Analysis
Last Updated September 5, 2023.
Endymion is Keats's transformation of an ancient story of myth. The title figure is a shepherd-prince who is loved by the goddess of the moon, Selene (or Cynthia). Keats works various other fragments of Greco-Roman myth into his long narrative poem, divided into four books.
The story itself is one in which Endymion encounters the goddess, seemingly loses her, and travels into an underworld realm of marvels to look for her. Among other plot elements woven into the narrative, he is reunited with, separated from, and reunited again with Selene. In my view, however, the details of the story are less important than the poetry in which they are told. Keats creates a style he deems appropriate to his Romantic re-think of myth. Into the mold of that style he pours various elements of the poetry of the past. Even more than in most of his verse, the wording is deliberately archaic-sounding. In addition, the bare features of plot are spun out with many words, as if Keats is reveling in the musical sound of his verses and the mythological names of gods, goddesses, and places he effortlessly pours forth, even to the point where he seems to overextend himself, in his elaborate and luxuriously unique style.
I say unique, but Keats's poetic manner is hugely reminiscent of Edmund Spenser. It is typical of Keats, and of other Romantics, to focus on the distant past, a fairy-tale realm which is an escape from the modern and uncongenial nineteenth century. Though in Endymion Keats's material is sourced in remote antiquity rather than the Middle Ages, he is writing in a similar manner to that of his "Eve of St. Agnes" and "La Belle Dame sans Merci." A sample of the studied, archaic flavor of his diction is as follows (and this is not even the most extreme case):
Or, it may be, ere matron Night uptook
Her ebon urn, young Mercury by stealth,
Had dipped his rod in it: such garland wealth,
Came not by common growth . . . .
Keats, as can be seen, writes in rhymed iambic pentameter, but unlike the "heroic couplet" of the previous century, there is seldom a stop at the end of a line. Enjambment is his normal technique: the verses flow into one another freely. Altogether there is, even apart from the poem's basis in myth, a dreamlike quality to the whole poem, like Coleridge's "Kublai Khan," but without the sharp focus Coleridge gives us. There is a deliberate blurring, a vagueness to Keats's narrative. When Endymion first describes his vision of the goddess to his sister, it is difficult to follow the images he recalls or to grasp what has actually occurred in his encounters with Selene. Later, the story of Venus and Adonis is delved into as a parallel to the goddess-loving-a-mortal situation in which Endymion finds himself. The story is extended over four sections, or books, and, in the course of them, Keats seems to allude to every name, place, and happening in all of Greek mythology.
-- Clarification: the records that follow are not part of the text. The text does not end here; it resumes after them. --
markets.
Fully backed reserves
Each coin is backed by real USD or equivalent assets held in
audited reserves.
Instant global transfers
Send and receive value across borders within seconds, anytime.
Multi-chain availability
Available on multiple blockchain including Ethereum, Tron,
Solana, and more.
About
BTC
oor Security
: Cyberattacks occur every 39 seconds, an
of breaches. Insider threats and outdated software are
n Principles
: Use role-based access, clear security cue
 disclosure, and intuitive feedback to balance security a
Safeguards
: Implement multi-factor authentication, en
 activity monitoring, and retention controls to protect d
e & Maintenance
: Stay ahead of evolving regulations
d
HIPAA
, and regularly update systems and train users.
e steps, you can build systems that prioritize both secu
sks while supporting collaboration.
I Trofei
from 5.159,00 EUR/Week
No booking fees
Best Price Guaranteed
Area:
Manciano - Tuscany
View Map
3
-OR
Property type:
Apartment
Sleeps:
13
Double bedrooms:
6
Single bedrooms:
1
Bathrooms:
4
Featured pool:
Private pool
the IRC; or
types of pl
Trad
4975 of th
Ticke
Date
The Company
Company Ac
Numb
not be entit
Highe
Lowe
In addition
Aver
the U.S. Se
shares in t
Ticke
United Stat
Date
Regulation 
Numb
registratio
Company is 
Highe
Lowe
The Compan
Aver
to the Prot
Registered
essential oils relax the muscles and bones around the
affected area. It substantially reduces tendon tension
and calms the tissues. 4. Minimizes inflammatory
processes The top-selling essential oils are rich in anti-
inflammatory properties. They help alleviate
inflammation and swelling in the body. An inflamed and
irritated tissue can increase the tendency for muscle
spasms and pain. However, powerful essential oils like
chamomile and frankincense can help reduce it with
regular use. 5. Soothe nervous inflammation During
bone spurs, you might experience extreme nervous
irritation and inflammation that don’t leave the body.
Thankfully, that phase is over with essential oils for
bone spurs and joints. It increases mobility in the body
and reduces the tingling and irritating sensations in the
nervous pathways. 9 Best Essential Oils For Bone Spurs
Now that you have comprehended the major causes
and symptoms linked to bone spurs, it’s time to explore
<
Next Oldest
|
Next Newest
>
Keats inscribed Endymion to the memory of Thomas Chatterton, the poet of the previous century who wrote in an archaic style of his own devising as part of a literary hoax, an attempt to pass his work off as that of a fifteenth-century poet named Thomas Rowley (who was also Chatterton's invention). Chatterton met with little success during his lifetime, and he committed suicide in 1770 at the age of seventeen. A few decades later his work was "discovered" by the Romantic generation, and Chatterton was seen as a prototype of the misunderstood artist, neglected by the public of his time only to be lionized by the future. Keats and others identified with Chatterton. Endymion, like Chatterton's work, is an attempt to recapture the vanished past in both subject and style.